Detect Molecules - UU-cellbiology/DoM_Utrecht GitHub Wiki

This is main analysis module detecting and fitting of 2D Gaussian shaped spots on image. It has following parameters:

Detect Particles window

Detection will be performed on whole image, unless some ROI is chosen in ImageJ. In this case only particles inside this ROI would be reported in Results table.
Spots that are close to the borders of an image (less than 3xSD of PSF) would be ignored.

Plugin uses Levenberg–Marquardt algorithm to fit 2D Gaussian with offset, minimizing the sum of least squares.

Task

Specifies what kind of job plugin should perform:

  • Detect molecules (no fitting) task will just detect particles on image, but it will not perform fitting of 2D Gaussian. So that Results table will not contain any information about fitting (SD, localization error, etc) only X,Y coordinates of particles and their position within stack. X,Y coordinated are calculated from centroids, so the accuracy is quite good.
  • Detect molecules and fit is default option. It will first detect molecules, perform Gaussian fitting and provide results.
  • Fit detected molecules assumes there is already Results table present with detections in a proper format. This option is handy if detection is performed in some other plugin (for example, ComDet) and only fitting is required.

PSF standard deviation

The estimated standard deviation (width) of Gaussian in X and Y of Point Spread Function (PSF) of your microscope. Note, that this value must be provided in pixels of the original image. It does not have to be precise, it is used just as an initial fitting parameter and to optimize detection. If you don't know its value, you can read "How to quickly estimate SD of PSF in ImageJ" page to figure it out.

Intensity threshold

Allows the filtering of particles based on an estimated Signal-to-Noise ratio (i.e. remove dim particles). For better feeling use "Preview detection.." checkbox.

Pixel size

The physical dimension of one pixel in nanometers. Very important parameter, since all measurements are calculated using this scale. Check the magnification/camera pixel size of your setup or use the imaging of microscopic rulers to get this value.

Number of parallel threads

In short, this parameter defines how much memory plugin will occupy for its analysis. Specifically, if there is a stack of images, at every moment of time it will load to RAM and simultaneously process no more than this number of images from the stack. Use small numbers if you have little memory available (50-100 for 512Mb) and large if there is a lot of RAM (1000 for 1-10 GB). Easy to figure out its value empirically. But here is a real example of hard numbers, as illustration. Assume you have a stack of N=10000 images that are 16-bit and have width W=200 and height H=300 pixels. Total size of this image = 10000x200x300x16 bits or 10000x200x300x2 bytes, i.e. ~1.2Gb. If the number of threads is equal to 100 then the plugin will occupy 100x200x300x2 ~ 12 Mb of memory. Actually, it must be multiplied by a factor of 3 (since it reserves more for analysis), so it would be 36 Mb of RAM. Based on these calculations, using all available RAM, the maximum number of threads is estimated. A good initial value is about half of it.

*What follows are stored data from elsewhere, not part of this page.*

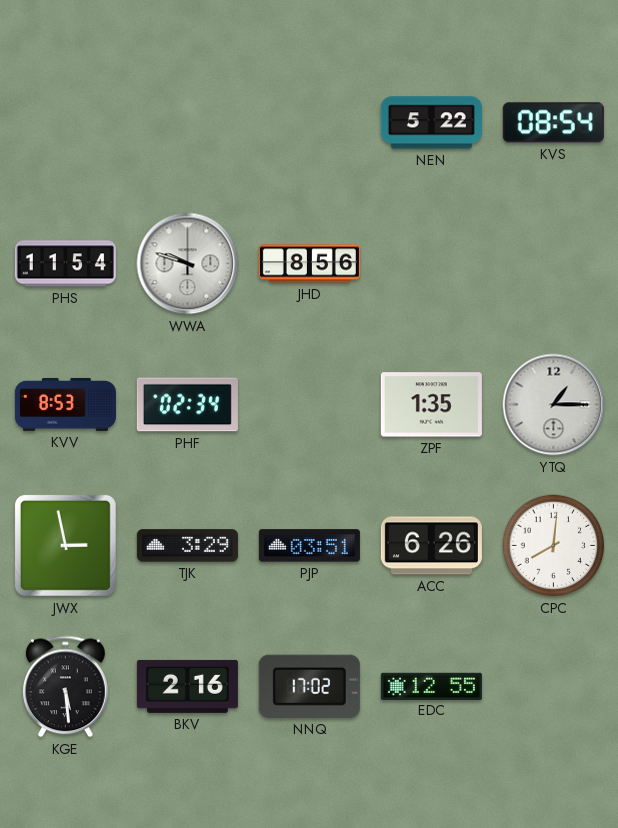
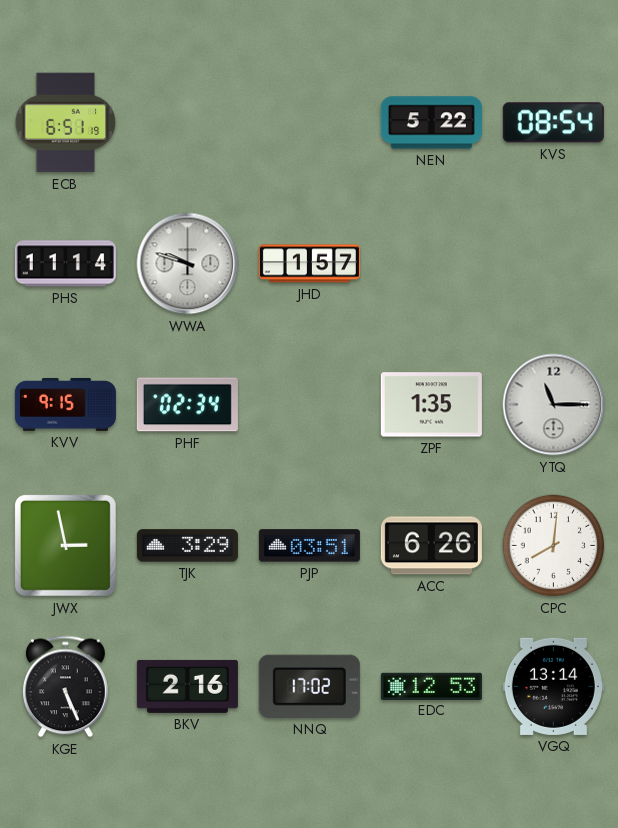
ECB: none -> 6:51
PHS: 11:54 -> 11:14
JHD: 8:56 -> 1:57
KVV: 8:53 -> 9:15
YTQ: 1:15 -> 11:15
KGE: 5:29 -> 5:26
EDC: 12:55 -> 12:53
VGQ: none -> 13:14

Number of fitting iterations

Defines the maximum number of iterations performed during the fitting of 2D Gaussian to the shape of the individual molecule. From our experience, most of the fittings converge in about 6 iterations. If the quality of a fit is good enough, the plugin will stop earlier and report final numbers in Results table. Specifically, this parameter is the number of iterations in Levenberg–Marquardt algorithm mentioned above.

Mark detected particles in overlay

Adds round circles on top of detected particles to the overlay of analyzed image. Circle's color is green for "true positives" and red for "false positives". For big image stacks can be quite consuming for the memory, reserving some extra for displaying of overlay.

example of overlay marks

Ignore false positives

With this option checked, all "false positives" particles are ignored and not added to Results table.

Preview detection

Allows interactive visualization of detection on-the-spot. You can change PSF standard deviation and Intensity threshold parameters to find values for optimal detection. It support "detection inside ROI", if there is one selected before the start of the plugin.


How does detection works?

In short, detection/fitting scheme is presented on this picture:

detection scheme

First, the image is convoluted with the Gaussian Mexican hat filter with the size provided by the user (PSF standard deviation, see above). Gaussian filter enhances spots of specified size, while the addition of "mexican hat" lobes removes the inhomogeneous background.

On the second stage, the plugin builds a histogram of the convoluted image and fits it with Gaussian to find a threshold. Gaussian fit estimates noise and average background value, i.e. majority of pixels at the image. From this, the threshold value of 3*SD (from fitting) is calculated.

Convoluted image is thresholded, some speckles are removed with dilation/erosion operations and so leftover spots are used to calculate centroid x,y on the original image. These values are used as initial parameters for 2D Gaussian fitting on the original image.